▼▼▼
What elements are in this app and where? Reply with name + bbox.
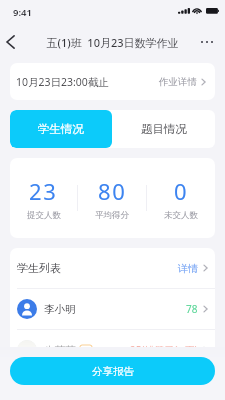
button[interactable]: More options (198, 26, 216, 59)
staticText: 10月23日23:00截止 (16, 75, 109, 89)
button[interactable]: 牛菇菇 (10, 330, 215, 370)
button[interactable]: 0 (147, 158, 215, 238)
staticText: 详情 (178, 262, 198, 275)
staticText: 未交人数 (164, 210, 198, 221)
button[interactable]: Back (0, 26, 20, 59)
staticText: 78 (186, 302, 198, 316)
staticText: 牛菇菇 (44, 344, 76, 357)
button[interactable]: 23 (10, 158, 77, 238)
button[interactable]: 学生列表 (10, 248, 215, 288)
staticText: 题目情况 (141, 122, 187, 136)
staticText: 23 (29, 176, 58, 206)
staticText: 平均得分 (95, 210, 129, 221)
staticText: 五(1)班 10月23日数学作业 (46, 35, 179, 50)
staticText: 分享报告 (92, 365, 134, 378)
staticText: 作业详情 (159, 76, 197, 88)
button[interactable]: 学生情况 (10, 110, 112, 148)
staticText: 李小明 (44, 303, 76, 316)
staticText: 学生列表 (17, 261, 61, 275)
button[interactable]: 分享报告 (10, 357, 215, 385)
staticText: 9:41 (13, 6, 32, 19)
button[interactable]: 10月23日23:00截止 (10, 63, 215, 100)
staticText: 80 (98, 176, 127, 206)
staticText: 0 (174, 176, 189, 206)
staticText: 学生情况 (38, 122, 84, 136)
staticText: 25(错题已订正) (130, 343, 198, 357)
button[interactable]: 80 (78, 158, 146, 238)
button[interactable]: 题目情况 (112, 110, 215, 148)
button[interactable]: 李小明 (10, 289, 215, 329)
staticText: 提交人数 (27, 210, 61, 221)
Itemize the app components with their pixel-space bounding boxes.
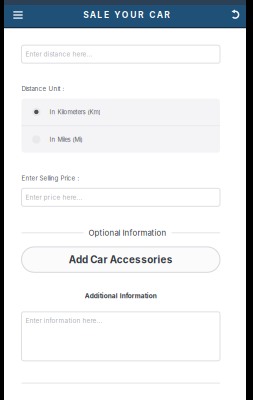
button[interactable]: Add Car Accessories bbox=[22, 247, 220, 272]
button[interactable]: In Kilometers (Km) bbox=[22, 99, 220, 125]
button[interactable]: Menu bbox=[8, 4, 28, 26]
staticText: Enter distance here... bbox=[25, 50, 92, 58]
staticText: In Miles (Mi) bbox=[49, 136, 82, 143]
staticText: Add Car Accessories bbox=[69, 254, 173, 266]
button[interactable]: Back bbox=[225, 4, 246, 26]
staticText: Optional Information bbox=[88, 228, 166, 238]
staticText: Enter information here... bbox=[25, 317, 102, 324]
staticText: Distance Unit : bbox=[22, 85, 64, 92]
staticText: SALE YOUR CAR bbox=[83, 10, 170, 20]
staticText: Enter Selling Price : bbox=[22, 175, 80, 182]
staticText: Enter price here... bbox=[25, 193, 82, 201]
button[interactable]: In Miles (Mi) bbox=[22, 126, 220, 153]
staticText: In Kilometers (Km) bbox=[49, 108, 100, 116]
staticText: Additional Information bbox=[85, 292, 157, 300]
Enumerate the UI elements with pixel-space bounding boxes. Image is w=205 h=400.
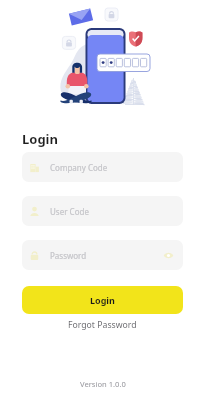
▲▲▲
## Your assignment
This exercise needs every line of the listing that contains the word "boxes".

## Completed task
Itemize the app components with their pixel-space bounding boxes.
Enumerate the UI elements with pixel-space bounding boxes. Image is w=205 h=400.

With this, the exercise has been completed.